[PATCH v3 6/8] fsverity: improve performance by using multibuffer hashing

Thu May 30 23:52:58 PDT 2024

On Thu, May 30, 2024 at 11:13:48PM -0700, Eric Biggers wrote:
> On Fri, May 31, 2024 at 12:50:20PM +0800, Herbert Xu wrote:
> > Eric Biggers <ebiggers at kernel.org> wrote:
> > >
> > > +               if (multibuffer) {
> > > +                       if (ctx->pending_data) {
> > > +                               /* Hash and verify two data blocks. */
> > > +                               err = fsverity_hash_2_blocks(params,
> > > +                                                            inode,
> > > +                                                            ctx->pending_data,
> > > +                                                            data,
> > > +                                                            ctx->hash1,
> > > +                                                            ctx->hash2);
> > > +                               kunmap_local(data);
> > > +                               kunmap_local(ctx->pending_data);
> > > +                               ctx->pending_data = NULL;
> > > +                               if (err != 0 ||
> > > +                                   !verify_data_block(inode, vi, ctx->hash1,
> > > +                                                      ctx->pending_pos,
> > > +                                                      ctx->max_ra_pages) ||
> > > +                                   !verify_data_block(inode, vi, ctx->hash2,
> > > +                                                      pos, ctx->max_ra_pages))
> > > +                                       return false;
> > > +                       } else {
> > > +                               /* Wait and see if there's another block. */
> > > +                               ctx->pending_data = data;
> > > +                               ctx->pending_pos = pos;
> > > +                       }
> > > +               } else {
> > > +                       /* Hash and verify one data block. */
> > > +                       err = fsverity_hash_block(params, inode, data,
> > > +                                                 ctx->hash1);
> > > +                       kunmap_local(data);
> > > +                       if (err != 0 ||
> > > +                           !verify_data_block(inode, vi, ctx->hash1,
> > > +                                              pos, ctx->max_ra_pages))
> > > +                               return false;
> > > +               }
> > > +               pos += block_size;
> > 
> > I think this complexity is gross.  Look at how we did GSO in
> > networking.  There should be a unified code-path for aggregated
> > data and simple data, not an aggregated path versus a simple path.
> > 
> > I think ultimately it stems from the fact that this code went from
> > ahash to shash.  What were the issues back then?
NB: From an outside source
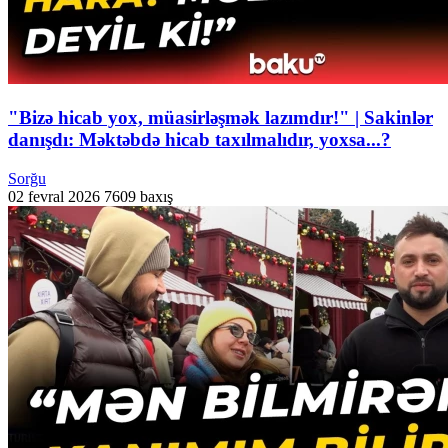
"Bizə hicab yox, müasirləşmək lazımdır!" | Sakinlər
danışdı: Məktəbdə hicab taxılmalıdır, yoxsa...?
Sorğu
02 fevral 2026
7609 baxış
If it's just vmalloc
> > we should fix ahash to support that, rather than making users of the
> > Crypto API go through contortions like this.
> 
> It can't be asynchronous, period.  As I've explained, that would be far too
> complex, and it would also defeat the purpose because it would make performance
> worse.  Messages *must* be queued up and hashed in the caller's context.
> 
> What could make sense would be some helper functions and an associated struct
> for queueing up messages for a particular crypto_shash, up to its mb_max_msgs
> value, and then flushing them and retrieving the digests.  These would be
> provided by the crypto API.
> 
> I think this would address your concern, in that the users (fsverity and
> dm-verity) would have a unified code path for multiple vs. single blocks.
> 
> I didn't think it would be worthwhile to go there yet, given that fsverity and
> dm-verity just want 2x or 1x, and it ends up being simpler and more efficient to
> handle those cases directly.  But we could go with the more general queueing
> helper functions instead if you feel they should be included from the start.
> 

Looking at it again a bit more closely, both fsverity and dm-verity have
per-block information that they need to keep track of in the queue in addition
to the data buffers and hashes: the block number, and in dm-verity's case also a
bvec_iter pointing to that block.

So I think it really does make sense to have them both handle the queueing
themselves, and not have it split between them and some crypto API helper
functions (i.e. two queues that mirror each other).

It would be possible, though, to organize the code in dm-verity and fsverity to
represent the queue as an array and operate on it as such.  That would also
address your concern about the two code paths.  Again, things would end up being
a bit less efficient than my more optimized code that handles 1x and 2x (which
is all that's actually needed for now) specifically, but it would work, I think.

- Eric